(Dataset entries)
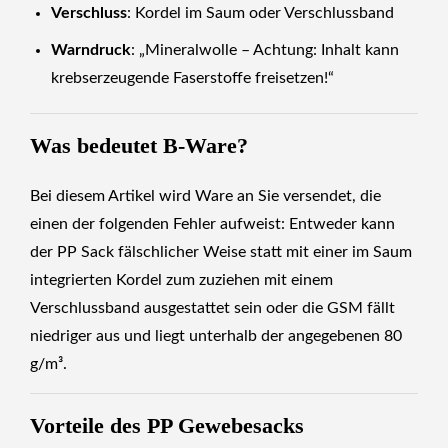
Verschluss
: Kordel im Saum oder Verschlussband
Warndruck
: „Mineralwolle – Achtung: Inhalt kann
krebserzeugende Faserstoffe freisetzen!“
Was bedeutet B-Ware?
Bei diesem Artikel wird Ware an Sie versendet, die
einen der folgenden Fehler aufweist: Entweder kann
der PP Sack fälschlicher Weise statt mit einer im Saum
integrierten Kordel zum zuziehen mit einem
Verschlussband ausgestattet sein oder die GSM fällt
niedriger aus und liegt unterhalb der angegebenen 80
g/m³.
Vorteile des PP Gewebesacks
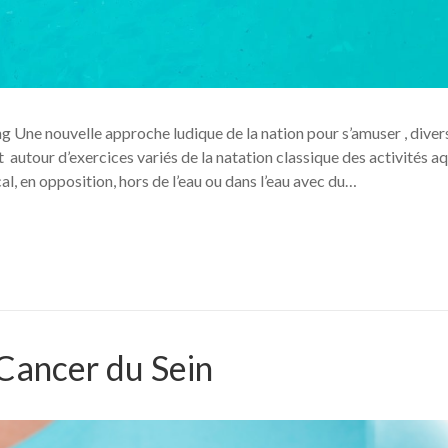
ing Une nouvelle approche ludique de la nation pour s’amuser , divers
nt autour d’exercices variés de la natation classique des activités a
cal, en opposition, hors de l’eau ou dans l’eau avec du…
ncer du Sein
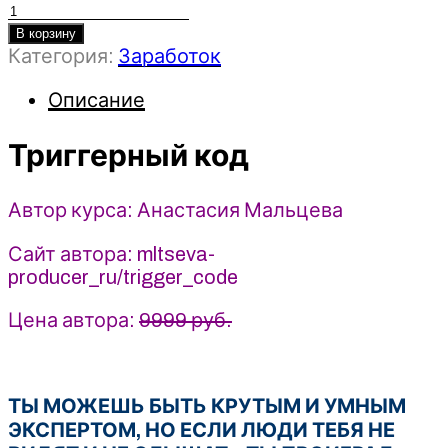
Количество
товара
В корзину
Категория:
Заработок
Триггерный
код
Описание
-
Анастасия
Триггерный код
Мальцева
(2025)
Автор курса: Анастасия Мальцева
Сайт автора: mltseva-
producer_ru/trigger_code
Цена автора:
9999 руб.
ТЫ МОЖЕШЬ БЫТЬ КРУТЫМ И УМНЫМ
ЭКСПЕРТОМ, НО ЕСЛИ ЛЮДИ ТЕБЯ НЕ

*What needs to be done*
From the line containing "Achtung: Inhalt kann" to the final line of the entries, both included, transcribe every line exactly, omit the pictures, and add nothing more.

*Expected output*
: „Mineralwolle – Achtung: Inhalt kann
krebserzeugende Faserstoffe freisetzen!“
Was bedeutet B-Ware?
Bei diesem Artikel wird Ware an Sie versendet, die
einen der folgenden Fehler aufweist: Entweder kann
der PP Sack fälschlicher Weise statt mit einer im Saum
integrierten Kordel zum zuziehen mit einem
Verschlussband ausgestattet sein oder die GSM fällt
niedriger aus und liegt unterhalb der angegebenen 80
g/m³.
Vorteile des PP Gewebesacks
ing Une nouvelle approche ludique de la nation pour s’amuser , divers
nt autour d’exercices variés de la natation classique des activités a
cal, en opposition, hors de l’eau ou dans l’eau avec du…
ncer du Sein
Количество
товара
В корзину
Категория:
Заработок
Триггерный
код
Описание
-
Анастасия
Триггерный код
Мальцева
(2025)
Автор курса: Анастасия Мальцева
Сайт автора: mltseva-
producer_ru/trigger_code
Цена автора:
9999 руб.
ТЫ МОЖЕШЬ БЫТЬ КРУТЫМ И УМНЫМ
ЭКСПЕРТОМ, НО ЕСЛИ ЛЮДИ ТЕБЯ НЕ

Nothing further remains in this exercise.